Hello Everyone,
In the year and a half (!) since Nova’s launch, there’s been a lot of discussion and questions around languages and grammars.
I’m here today to talk about this more in depth, discuss our goals for the future, and get some feedback from our community as we move forward. This directly concerns how both Panic and our extension developers create and maintain language extensions for Nova.
Note: This is a very long post. I am sorry it’s so long. If you do bear with me and read it, I do appreciate it.
First, Some Overly Verbose Backstory
Feel free to skip this section unless you’re interested in the How We Got Here.
Nova as a project originated from the codebase of Coda iOS (née Diet Coda, eventually Code Editor for iOS). Many of the prototypes for its more core features were started for a Coda iOS 3.0 (like indexing and Git), although they never ended up shipping as such before the focus shift to Nova and the former’s discontinuation. The biggest shared component, though, was the parse engine.
Backing up further—many of you may know that Coda 1 and Coda 2 used a parse engine licensed from SubEthaEdit, with modifications down the line made by Panic to support some more complex features. Its language grammars were directly based on those from this engine, which use an XML format. When it came time to build Diet Coda, though, we could not use it for several reasons (license being first, and restrictions of the iOS 5/6-ish SDK and porting the SubEthaEdit codebase being the second).
Thus, it was decided to write a new engine from scratch for this project, one that might eventually make its way back into a future Coda. It was also decided to not base our grammars on those from SubEthaEdit, for reasons that honestly are sort of lost to time (this was slightly before my time). It was also decided not to base the grammars on those of TextMate, as that format could not express all of the features that SubEthaEdit had (and we were trying to match in Diet Coda). So, the original Diet Coda 1.0 used a private property-list format for grammars, and only supported a few (five, I think?) at launch which slowly grew over time.
After Diet Coda 1.x is when I joined the project, which eventually lead to me taking it over when its original lead left Panic. Part of my work then became moving towards a “Diet Coda 2.0.” In so doing, the parse engine was heavily rewritten and upgraded, and the property list format was changed to an XML format that could be more expressive (and less verbose, lol). That is from where the basis for Nova’s grammar format hails.
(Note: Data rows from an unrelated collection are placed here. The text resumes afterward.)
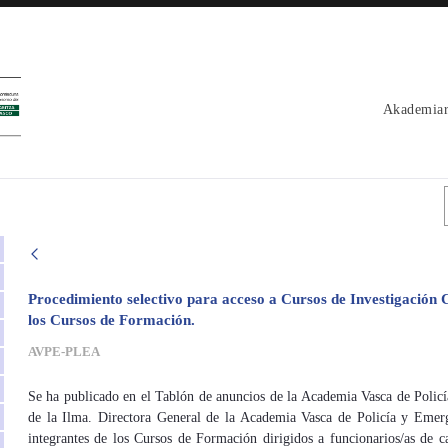
Akademiar
 - avpe
Procedimiento selectivo para acceso a Cursos de Investigación C
los Cursos de Formación.
AVPE-PLEA
Se ha publicado en el Tablón de anuncios de la Academia Vasca de Policí
de la Ilma. Directora General de la Academia Vasca de Policía y Emerge
integrantes de los Cursos de Formación dirigidos a funcionarios/as de c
Eventually, the culminated in porting the engine back to the Mac and starting the Nova project. Since it was already a relatively mature engine and grammar set for Coda iOS, we decided to use it as the basis for Nova. As such, through Nova’s nearly four year development cycle before release, the engine and grammar format were upgraded again and again until we ended up with what we have today.
Up until the point of launch, our primary focus was on maturing the built-in grammars in Nova and making it easiest for our team to build the features we wanted to build. This was the motivating factor for a custom in-house engine and custom in-house grammars. We could rapidly make changes to both the engine and its grammars as necessary to build cool things.
In the running up to Nova’s launch, though, our focus began to shift. We immediately recognized the importance of our developer ecosystem and were honestly humbled by the response from the nascent community. To be perfectly frank, Coda never quite had that response by extension devs that Nova has been blessed by, and in hindsight we weren’t expecting it.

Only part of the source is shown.